◆ How to complete this task
Below are some entries. Transcribe the lines from the one holding "Describe the element" to the one holding "Identify the location of [YouTube].", inclusive, but not the pictures among them.

◆ Data extract
━━━━━━━━

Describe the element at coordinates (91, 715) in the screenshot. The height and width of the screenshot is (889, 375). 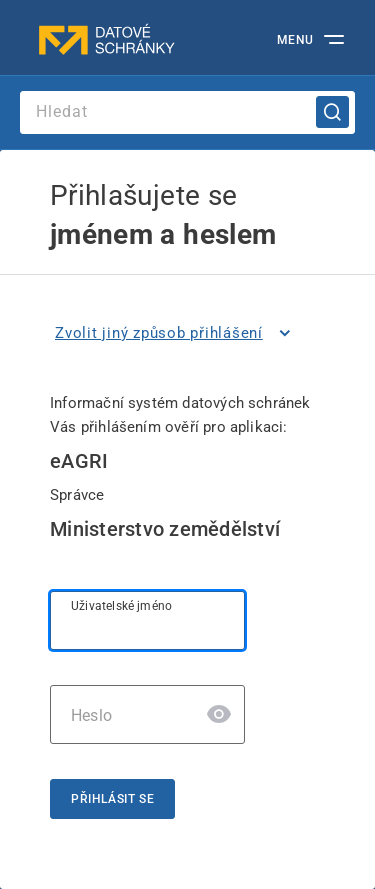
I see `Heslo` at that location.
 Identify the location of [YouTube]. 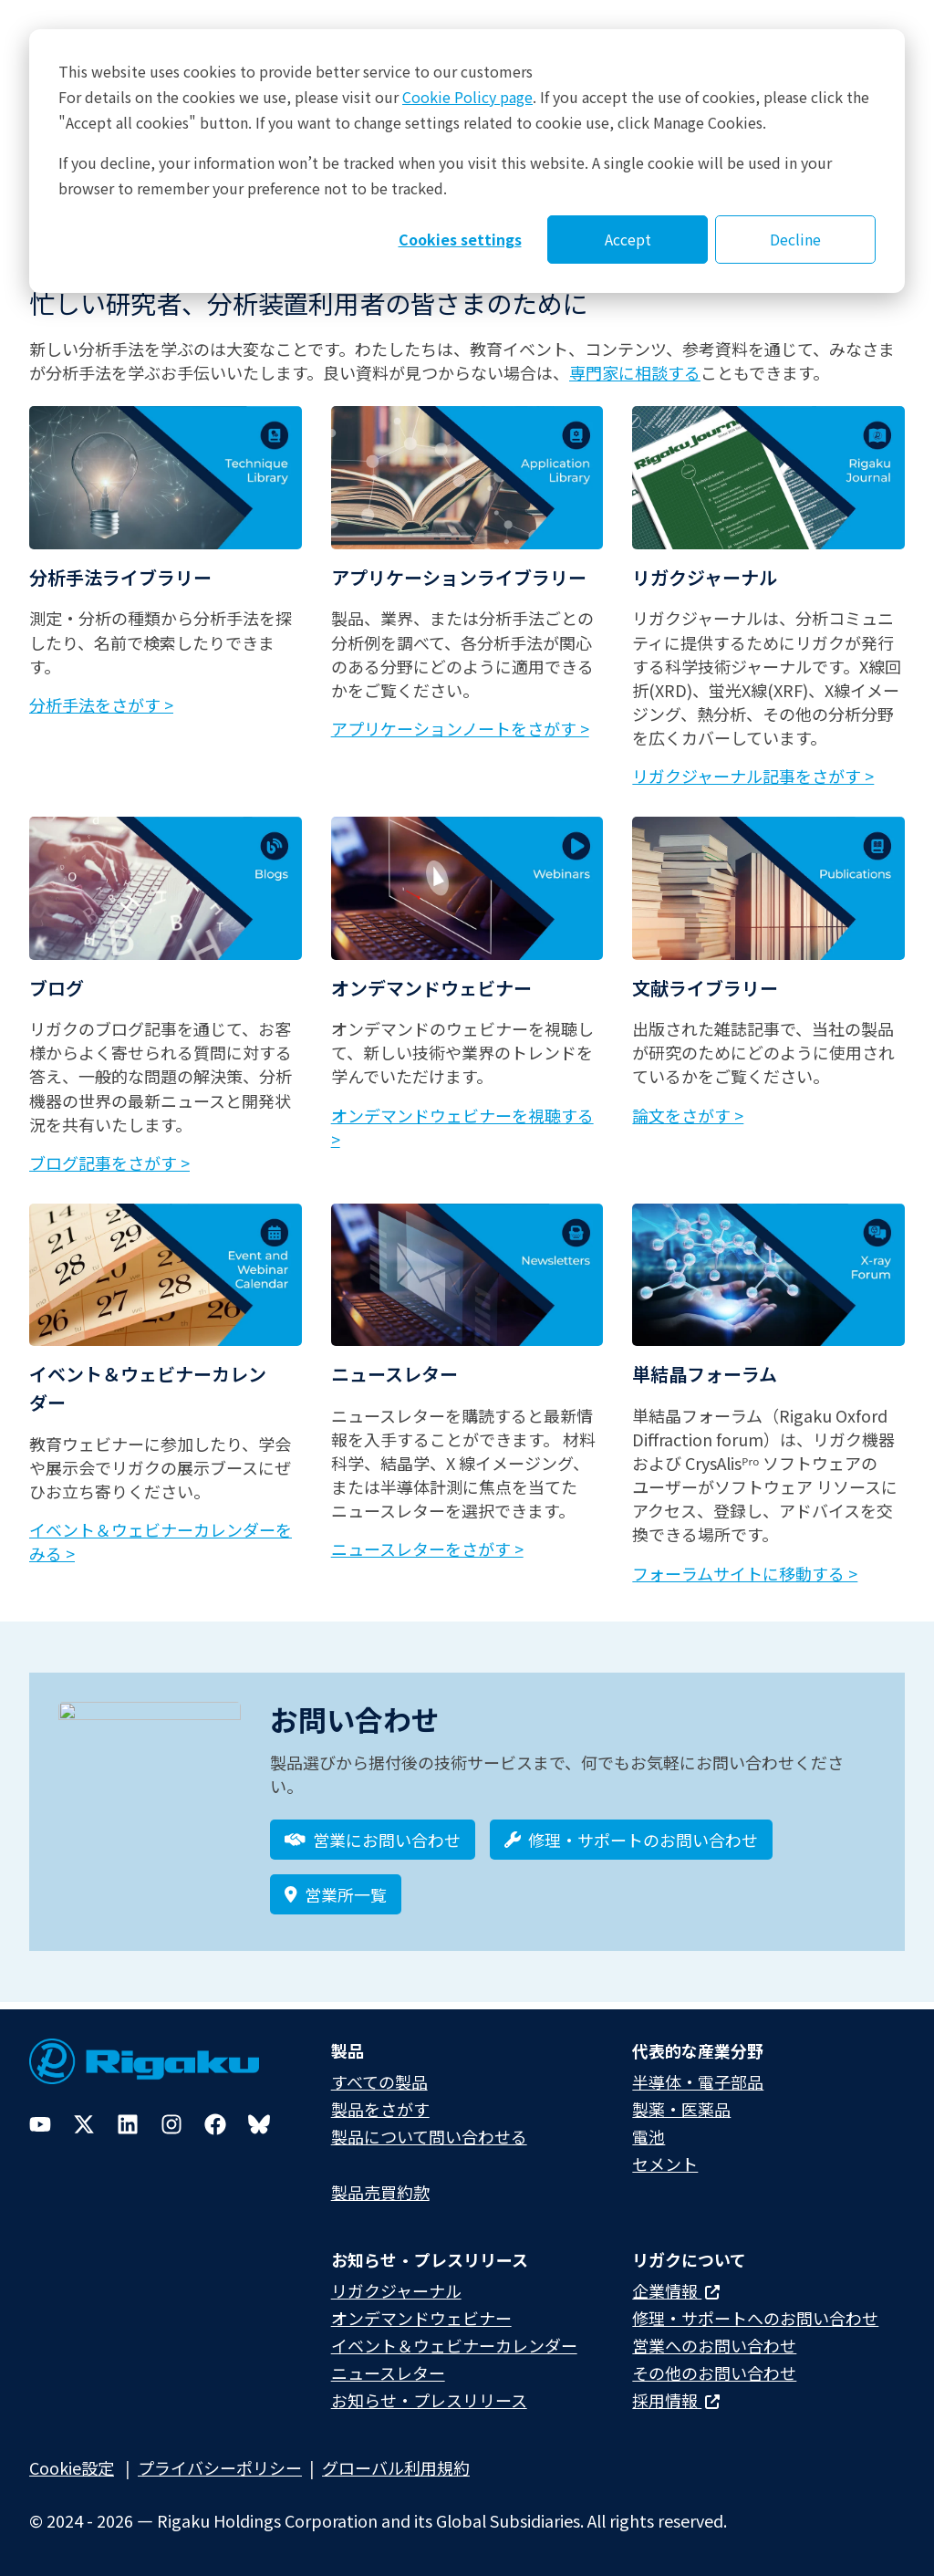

━━━━━━━━

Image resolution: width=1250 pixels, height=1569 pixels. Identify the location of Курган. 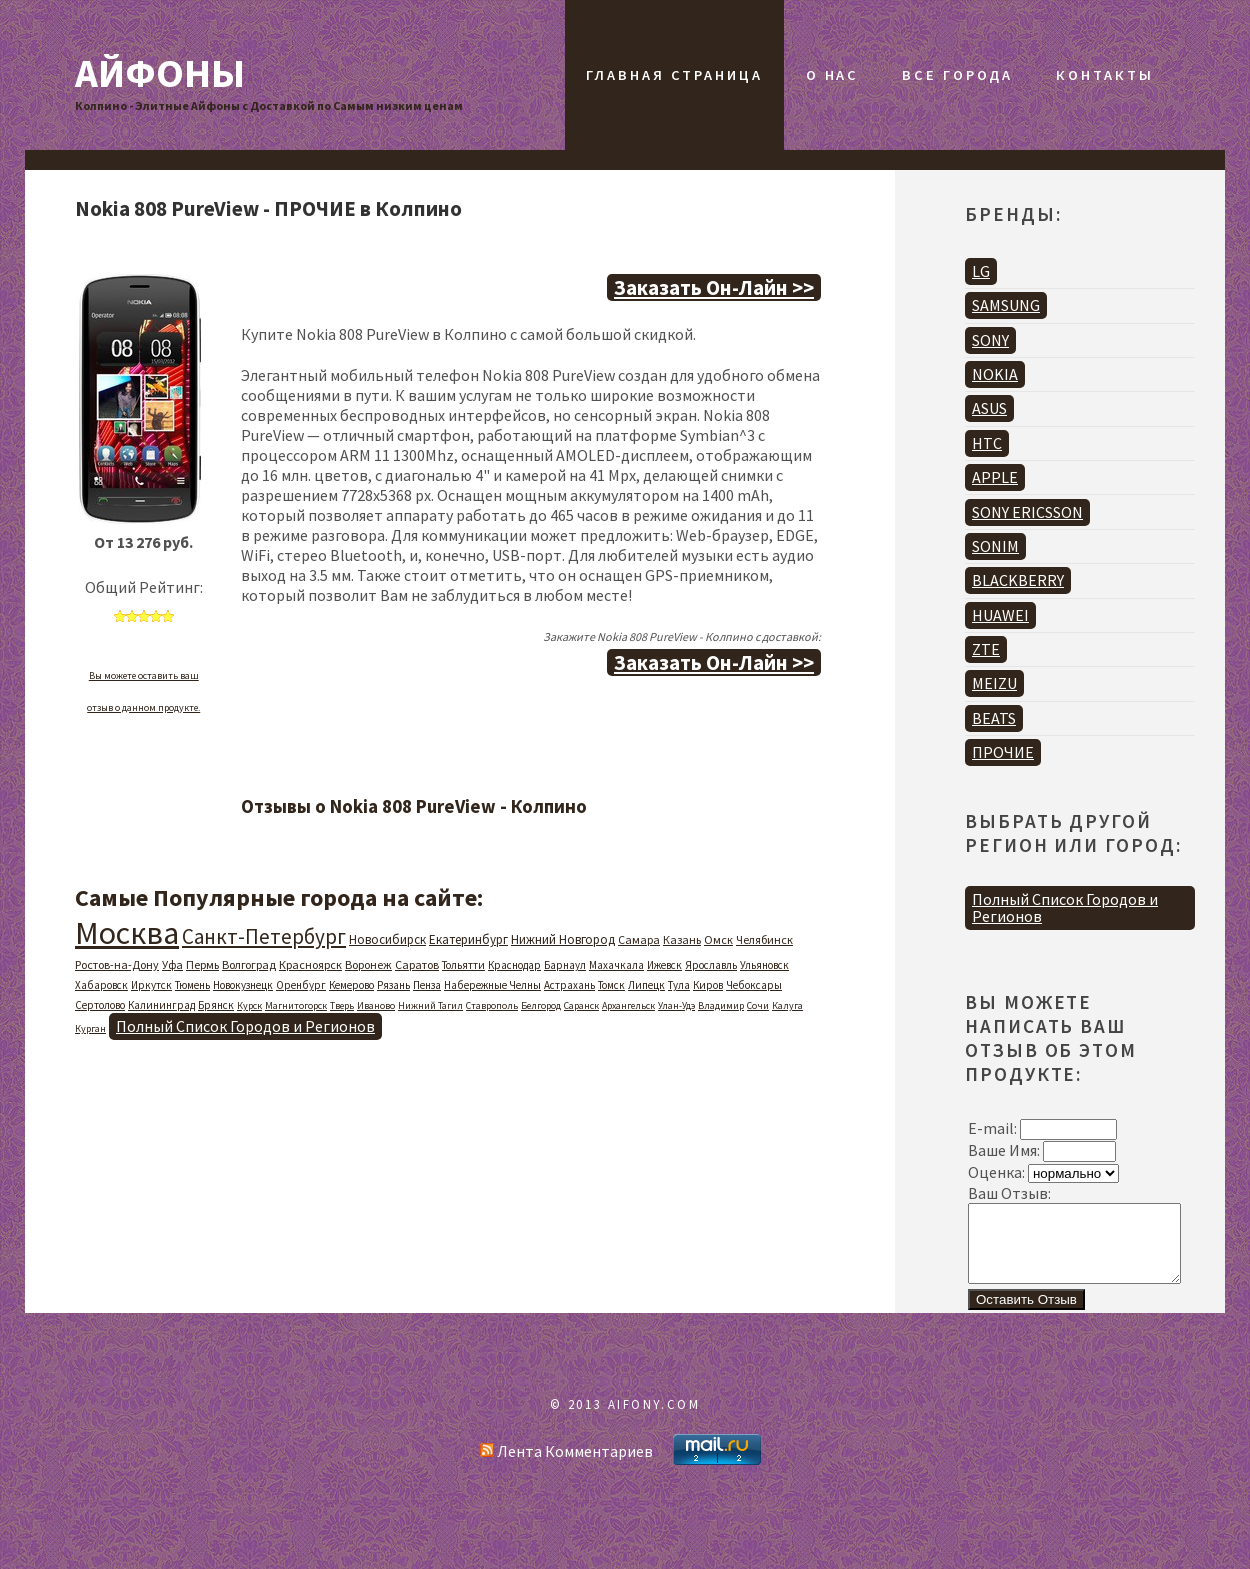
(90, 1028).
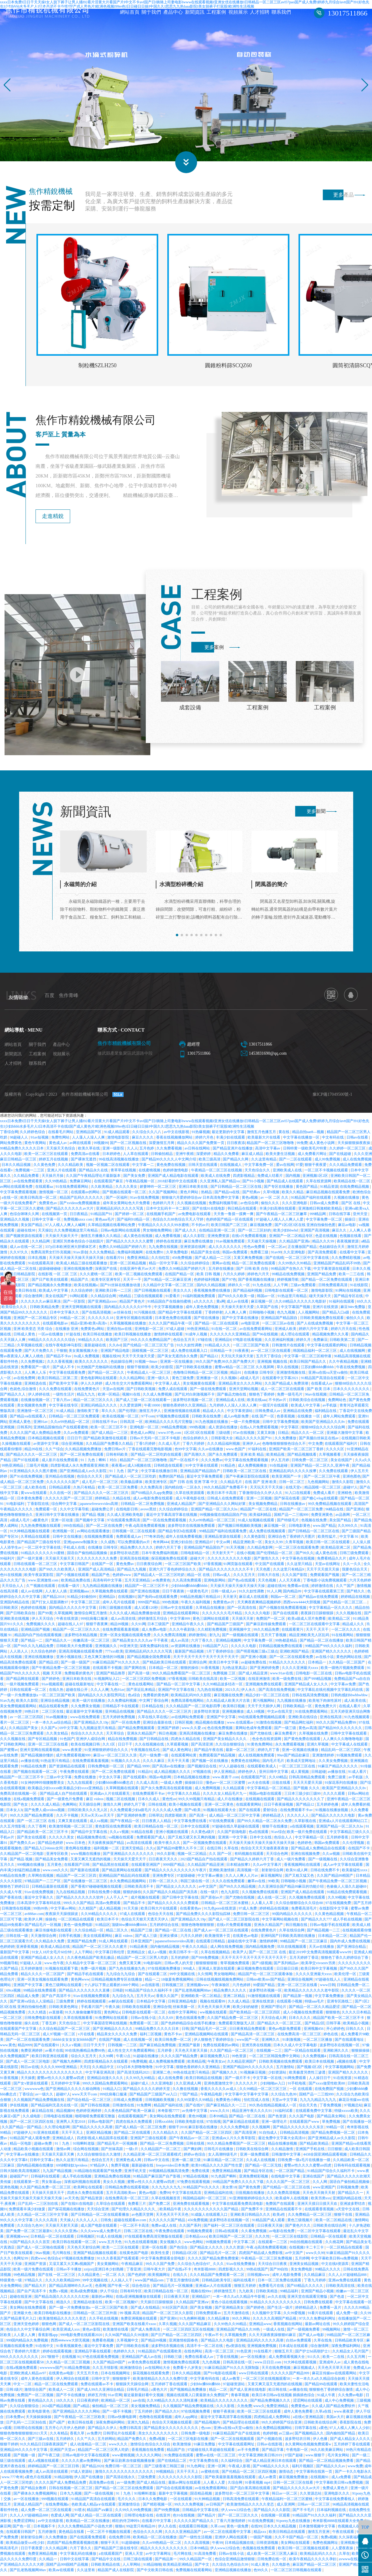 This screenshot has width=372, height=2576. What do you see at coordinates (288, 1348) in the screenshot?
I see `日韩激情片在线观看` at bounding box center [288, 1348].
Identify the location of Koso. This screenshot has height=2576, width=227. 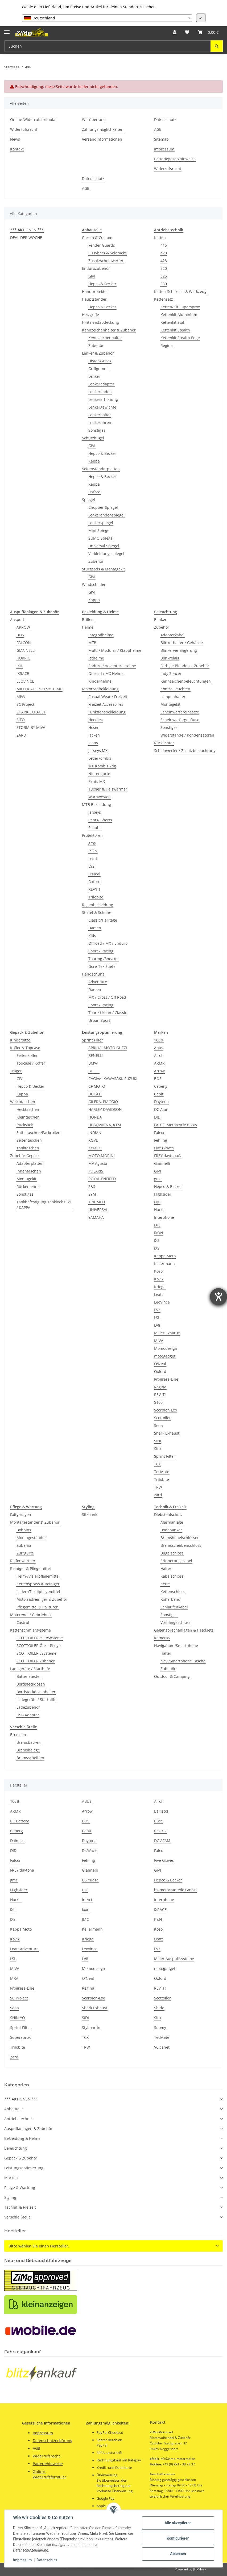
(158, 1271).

━━━━━━━━

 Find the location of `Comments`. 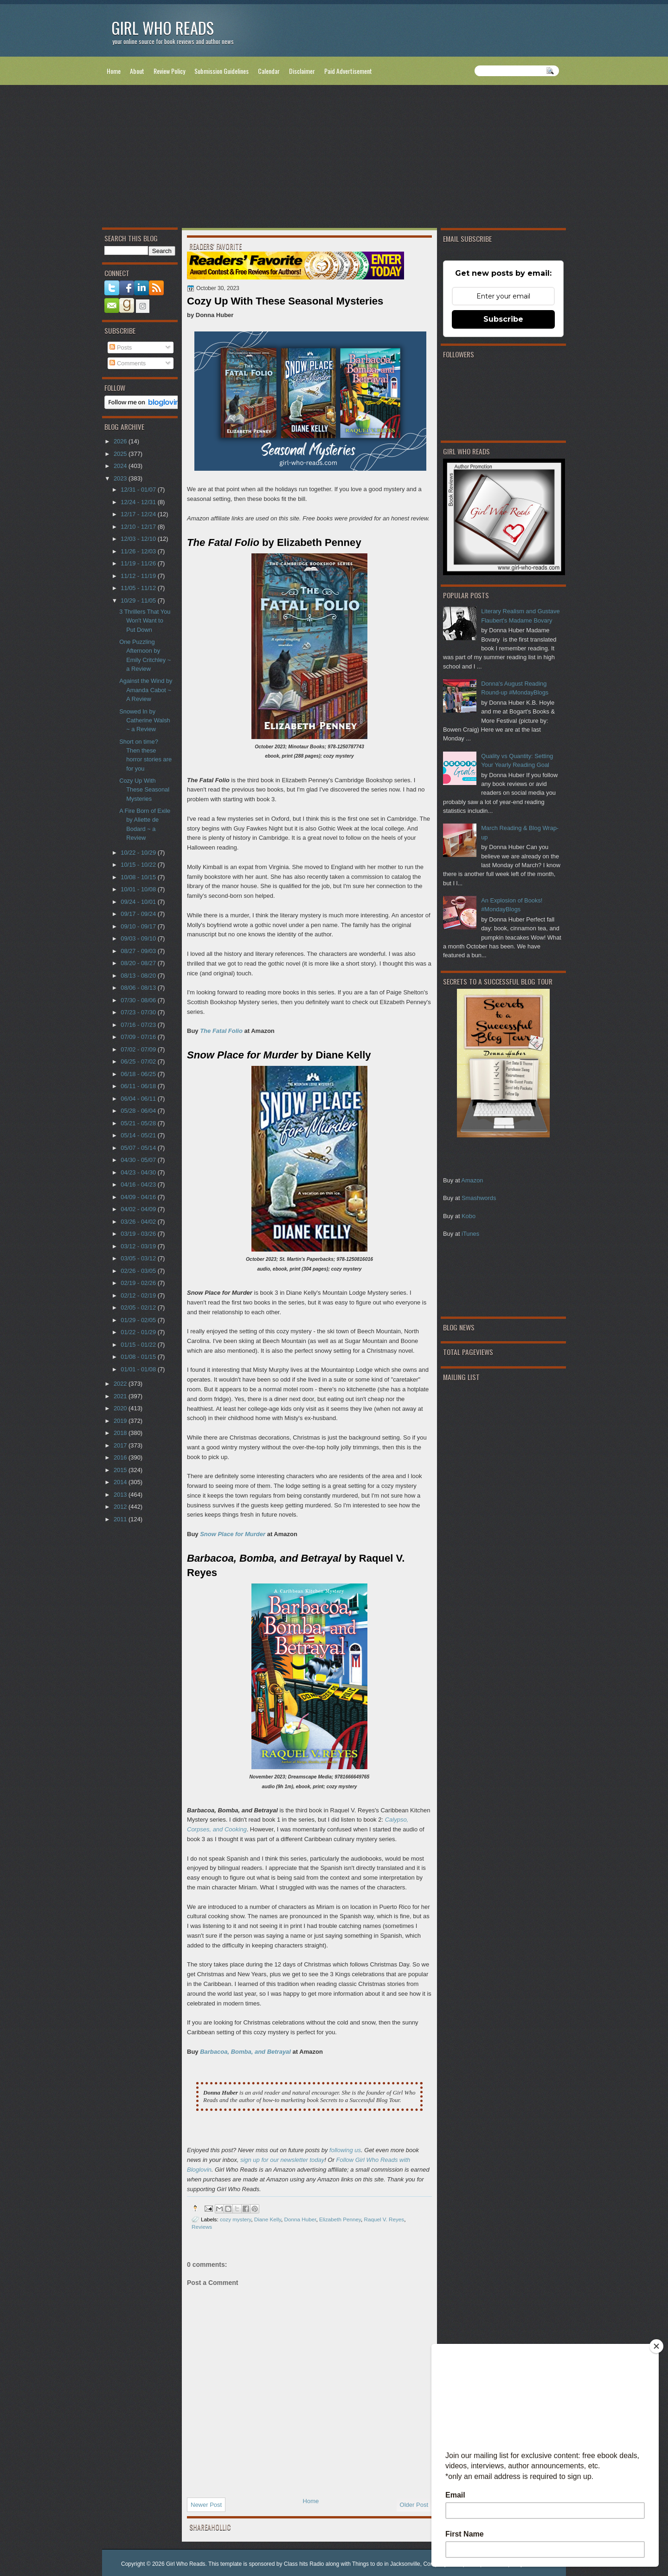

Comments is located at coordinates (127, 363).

━━━━━━━━

◆ Solution to the problem
Describe the element at coordinates (91, 715) in the screenshot. The height and width of the screenshot is (889, 375). 
I see `Heslo` at that location.
 Identify the location of [YouTube]. 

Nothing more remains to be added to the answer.